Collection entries
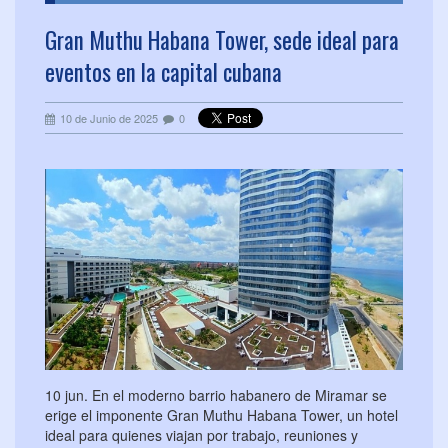
Gran Muthu Habana Tower, sede ideal para
eventos en la capital cubana
10 de Junio de 2025
0
10 jun. En el moderno barrio habanero de Miramar se
erige el imponente Gran Muthu Habana Tower, un hotel
ideal para quienes viajan por trabajo, reuniones y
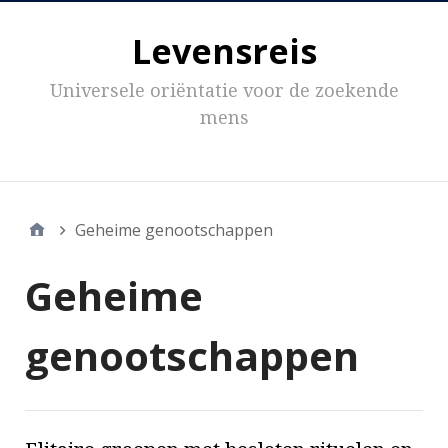
Levensreis
Universele oriëntatie voor de zoekende
mens
Inhoud
Geheime genootschappen
Geheime
genootschappen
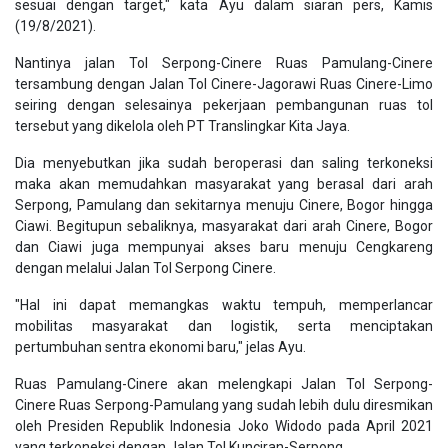
sesuai dengan target," kata Ayu dalam siaran pers, Kamis
(19/8/2021).
Nantinya jalan Tol Serpong-Cinere Ruas Pamulang-Cinere
tersambung dengan Jalan Tol Cinere-Jagorawi Ruas Cinere-Limo
seiring dengan selesainya pekerjaan pembangunan ruas tol
tersebut yang dikelola oleh PT Translingkar Kita Jaya.
Dia menyebutkan jika sudah beroperasi dan saling terkoneksi
maka akan memudahkan masyarakat yang berasal dari arah
Serpong, Pamulang dan sekitarnya menuju Cinere, Bogor hingga
Ciawi. Begitupun sebaliknya, masyarakat dari arah Cinere, Bogor
dan Ciawi juga mempunyai akses baru menuju Cengkareng
dengan melalui Jalan Tol Serpong Cinere.
"Hal ini dapat memangkas waktu tempuh, memperlancar
mobilitas masyarakat dan logistik, serta menciptakan
pertumbuhan sentra ekonomi baru," jelas Ayu.
Ruas Pamulang-Cinere akan melengkapi Jalan Tol Serpong-
Cinere Ruas Serpong-Pamulang yang sudah lebih dulu diresmikan
oleh Presiden Republik Indonesia Joko Widodo pada April 2021
yang terkoneksi dengan Jalan Tol Kunciran-Serpong.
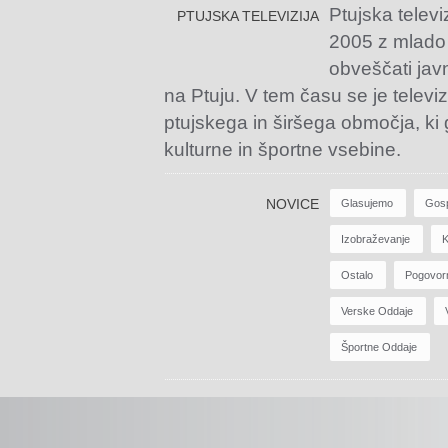
Ptujska televi
PTUJSKA TELEVIZIJA
2005 z mlado
obveščati jav
na Ptuju. V tem času se je televiz
ptujskega in širšega območja, ki
kulturne in športne vsebine.
NOVICE
Glasujemo
Gos
Izobraževanje
K
Ostalo
Pogovor
Verske Oddaje
Športne Oddaje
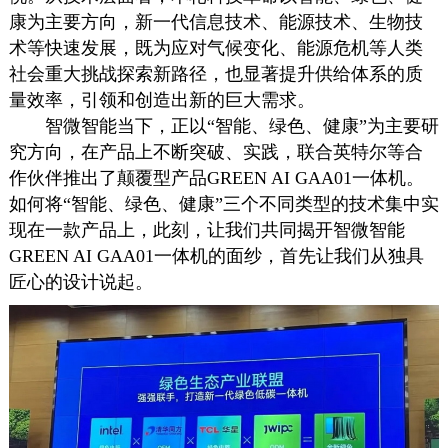
康为主要方向，新一代信息技术、能源技术、生物技
术等快速发展，既为应对气候变化、能源危机等人类
社会重大挑战探索新路径，也显著提升供给体系的质
量效率，引领和创造出新的巨大需求。
智微智能当下，正以“智能、绿色、健康”为主要研
究方向，在产品上不断突破、实践，联合英特尔等合
作伙伴推出了颠覆型产品GREEN AI GAA01一体机。
如何将“智能、绿色、健康”三个不同类型的技术集中实
现在一款产品上，此刻，让我们共同揭开智微智能
GREEN AI GAA01一体机的面纱，首先让我们从独具
匠心的设计说起。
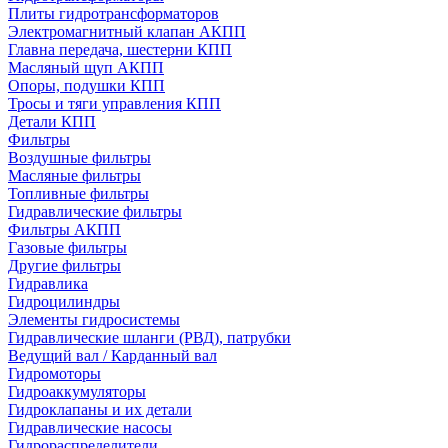
Плиты гидротрансформаторов
Электромагнитный клапан АКПП
Главна передача, шестерни КПП
Масляный щуп АКПП
Опоры, подушки КПП
Тросы и тяги управления КПП
Детали КПП
Фильтры
Воздушные фильтры
Масляные фильтры
Топливные фильтры
Гидравлические фильтры
Фильтры АКПП
Газовые фильтры
Другие фильтры
Гидравлика
Гидроцилиндры
Элементы гидросистемы
Гидравлические шланги (РВД), патрубки
Ведущий вал / Карданный вал
Гидромоторы
Гидроаккумуляторы
Гидроклапаны и их детали
Гидравлические насосы
Гидрораспределители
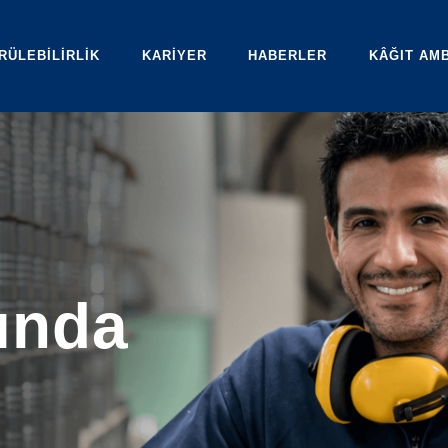
RÜLEBİLİRLİK
KARİYER
HABERLER
KÂĞIT AM
ında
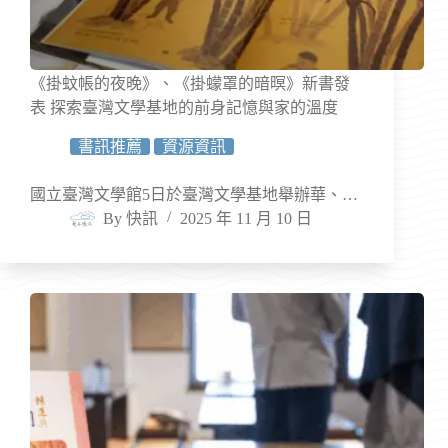
《掛蚊帳的夜晚》、《掛蠓罩的暗暝》新書發
表 探索臺灣文學基地的前身記憶與家的溫度
書訊推薦
資源資訊
國立臺灣文學館5日於臺灣文學基地舉辦華、…
By
快訊
2025 年 11 月 10 日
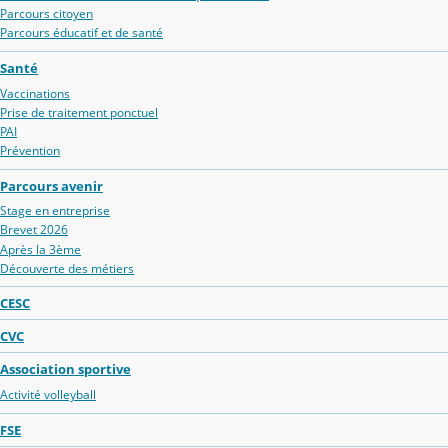
Parcours citoyen
Parcours éducatif et de santé
Santé
Vaccinations
Prise de traitement ponctuel
PAI
Prévention
Parcours avenir
Stage en entreprise
Brevet 2026
Après la 3ème
Découverte des métiers
CESC
CVC
Association sportive
Activité volleyball
FSE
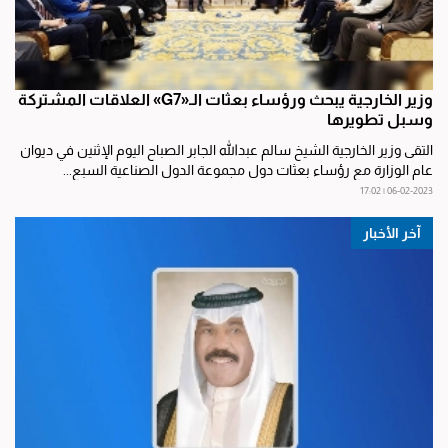
وزير الخارجية يبحث ورؤساء بعثات الـ«G7» العلاقات المشتركة
وسبل تطويرها
التقى وزير الخارجية الشيخ سالم عبدالله الجابر الصباح اليوم الإثنين في ديوان
عام الوزارة مع رؤساء بعثات دول مجموعة الدول الصناعية السبع...
06-02-2023 | 17:02
آخر الأخبار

[Requirement]:
Some of the data mentions "dengan". Copy every line where it does.

[Answer for this exercise]:
sesuai dengan target," kata Ayu dalam siaran pers, Kamis
tersambung dengan Jalan Tol Cinere-Jagorawi Ruas Cinere-Limo
seiring dengan selesainya pekerjaan pembangunan ruas tol
dengan melalui Jalan Tol Serpong Cinere.
yang terkoneksi dengan Jalan Tol Kunciran-Serpong.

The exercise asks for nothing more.